◆ WORK INSTRUCTIONS ◆
Take the line that contains "Consiliul Naţional al" and all lines after it, up to and including the last line of the data, and write them out exactly; nothing else belongs in the answer.

━━━ MATERIAL FOR THE TASK ━━━

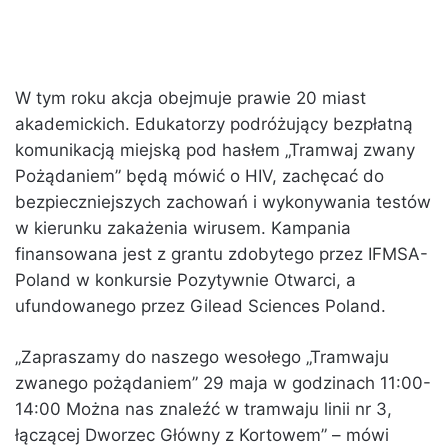
W tym roku akcja obejmuje prawie 20 miast
akademickich. Edukatorzy podróżujący bezpłatną
komunikacją miejską pod hasłem „Tramwaj zwany
Pożądaniem” będą mówić o HIV, zachęcać do
bezpieczniejszych zachowań i wykonywania testów
w kierunku zakażenia wirusem. Kampania
finansowana jest z grantu zdobytego przez IFMSA-
Poland w konkursie Pozytywnie Otwarci, a
ufundowanego przez Gilead Sciences Poland.
„Zapraszamy do naszego wesołego „Tramwaju
zwanego pożądaniem” 29 maja w godzinach 11:00-
14:00 Można nas znaleźć w tramwaju linii nr 3,
łączącej Dworzec Główny z Kortowem” – mówi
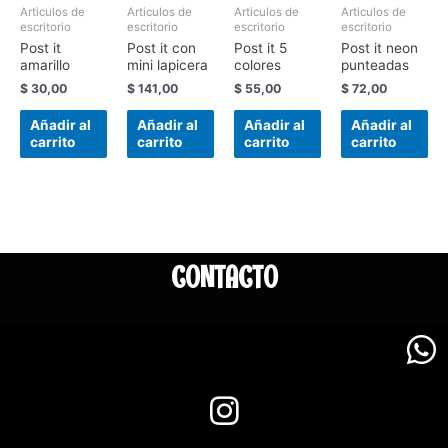
Articulos de
Articulos de
Articulos de
Articulos de
escritorio
escritorio
escritorio
escritorio
Post it
Post it con
Post it 5
Post it neon
amarillo
mini lapicera
colores
punteadas
$
30,00
$
141,00
$
55,00
$
72,00
Añadir al
Añadir al
Añadir al
Añadir al
carrito
carrito
carrito
carrito
CONTACTO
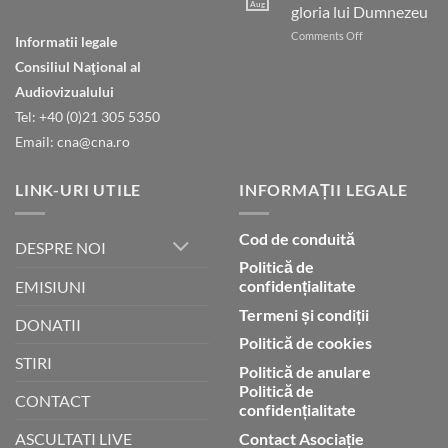
care
Aug
gloria lui Dumnezeu
ești
on
Comments Off
în
Informatii legale
Natura
ceruri
Consiliul Naţional al
declară
gloria
Audiovizualului
lui
Tel: +40 (0)21 305 5350
Dumnezeu
Email: cna@cna.ro
LINK-URI UTILE
INFORMAȚII LEGALE
Cod de conduită
DESPRE NOI
Politică de
confidențialitate
EMISIUNI
Termeni și condiții
DONATII
Politică de cookies
STIRI
Politică de anulare
Politică de
CONTACT
confidențialitate
Contact Asociație
ASCULTATI LIVE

━━━

◆ RESPONSE AREA ◆
Consiliul Naţional al
declară
gloria
Audiovizualului
lui
Tel: +40 (0)21 305 5350
Dumnezeu
Email: cna@cna.ro
LINK-URI UTILE
INFORMAȚII LEGALE
Cod de conduită
DESPRE NOI
Politică de
confidențialitate
EMISIUNI
Termeni și condiții
DONATII
Politică de cookies
STIRI
Politică de anulare
Politică de
CONTACT
confidențialitate
Contact Asociație
ASCULTATI LIVE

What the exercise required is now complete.